Here, we tested the assumption that this relationship holds also for cases where all five prediction methods agree on the topology of only a part of the protein. These cases are referred to as partial consensus topologies (PCTs).
The PCT algorithm is described in Figure 2A. In the first step, if all methods agree on the topology at a certain position in the sequence, a consensus topology prediction is assigned to this position (inside loop, outside loop, in–to–out helix, and out–to–in helix states are designated i, o, m, and w, respectively). If all methods do not agree at a certain position, no consensus is assigned (designated ‘.’). To aid in the construction of the final partial consensus prediction, we define two additional symbols that represent positions for which the predicted topology states are incompatible with each other. Thus, when loop states with opposite locations (i and o) are predicted at the same position, we define this as a loop clash (X). In the same manner, a TMH clash (#) is defined for positions where two TMHs with opposite directions (m and w) are predicted.
After this initial step, a filtering procedure is used to remove “spurious” TMH clashes caused by slight misalignments of predicted TMHs (Fig. 2B).

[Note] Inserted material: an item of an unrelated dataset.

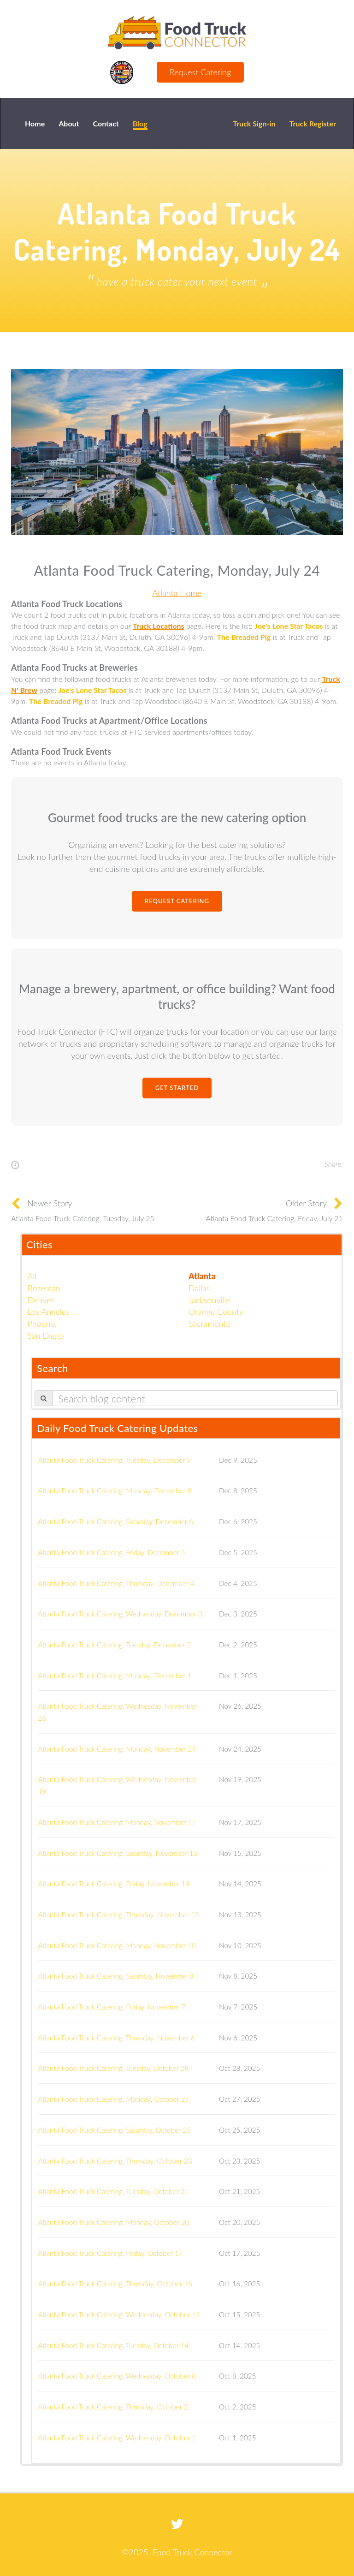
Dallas (199, 1288)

In this procedure, a TMH clash which is flanked by consensus TMHs with opposite directions is replaced by a loop state. Such clashes occur frequently for proteins containing closely spaced TMHs.
The final step is the construction of the partial consensus topology (Fig. 2A). Starting from the N-terminus of the protein, the N-terminal end of the first PCT is defined by the first TMH (m or w states) of at least n residues in the consensus topology (where n is an adjustable parameter; the default value used here is n = 5). The PCT is then extended towards the C–terminus until either a consensus TMH of less than n residues is encountered, or a loop clash or TMH clash occurs. In either case, the end of the PCT is defined by the most C–terminally located m or w state in the consensus. The process is then repeated until the C–terminal end of the protein is reached. A protein may thus contain more than one PCT.

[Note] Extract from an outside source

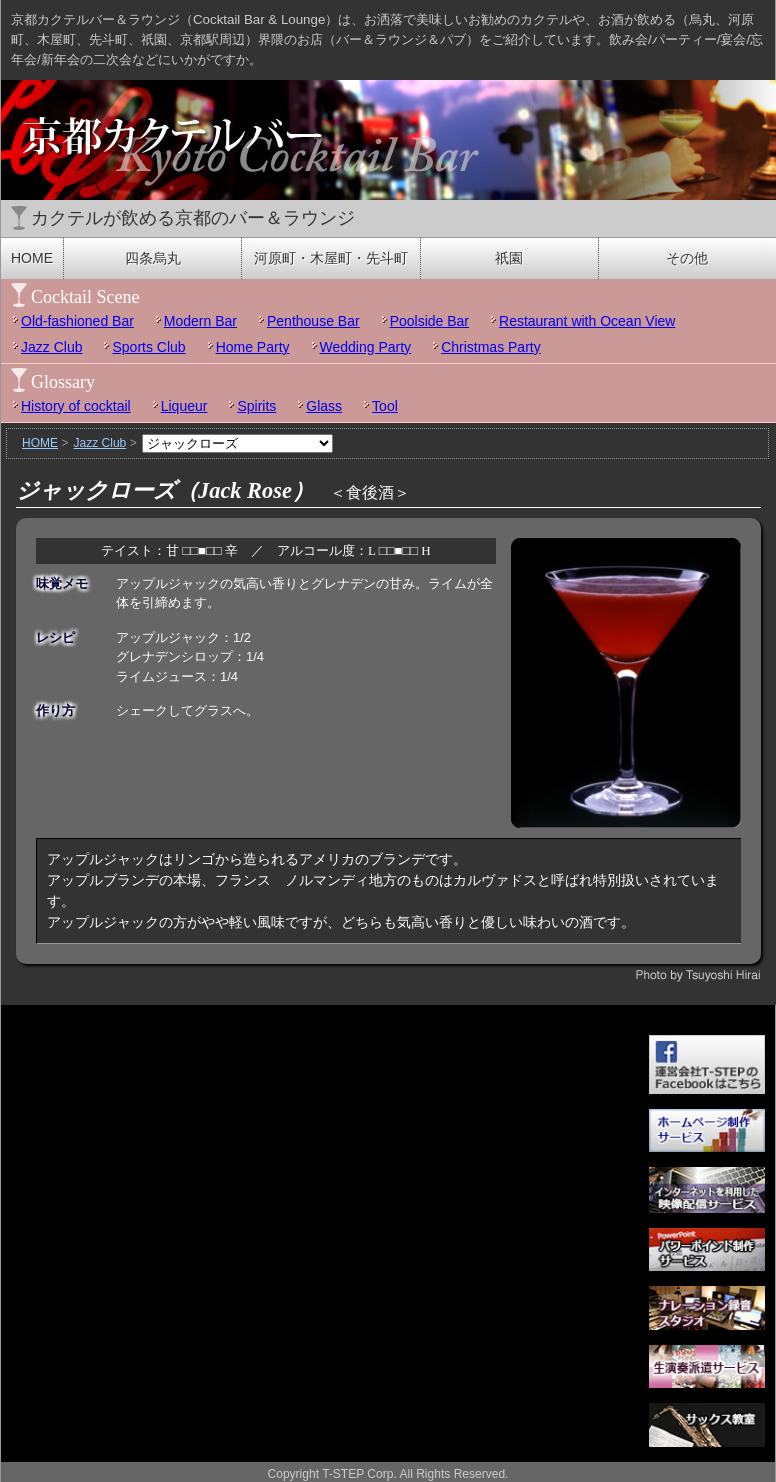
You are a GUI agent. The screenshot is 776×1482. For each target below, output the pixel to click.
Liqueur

The significance of the n–value is illustrated in Figure 2C, where the resulting PCT prediction differs depending on whether the consensus TMH is longer or shorter than the value of n.
To be included in a PCT, a consensus TMH has to be at least a minimum number of residues n in length. The larger the n–value, the smaller the risk that an incorrectly predicted consensus TMH is included in the PCT. However, a high n–value also decreases the average length of a PCT. To determine the optimal n–value, the evaluation step above was performed for different length thresholds. Figure 2D shows the fraction of correctly predicted PCTs and the average fraction of sequence length covered by a PCT for different values of n. For the prokaryotic proteins, both the fraction of sequence length covered and the fraction of correctly predicted PCTs is relatively constant for n = 1–12. For n > 12 residues, the fraction of sequence length covered drops significantly, whereas there is only a minor increase in the fraction of correct PCTs. The trend is basically the same for the eukaryotic proteins, though we consider these results less reliable because of the small test set. In summary, the results do not vary appreciably for n–values < 10, and the default value n = 5 has been used for all results reported here.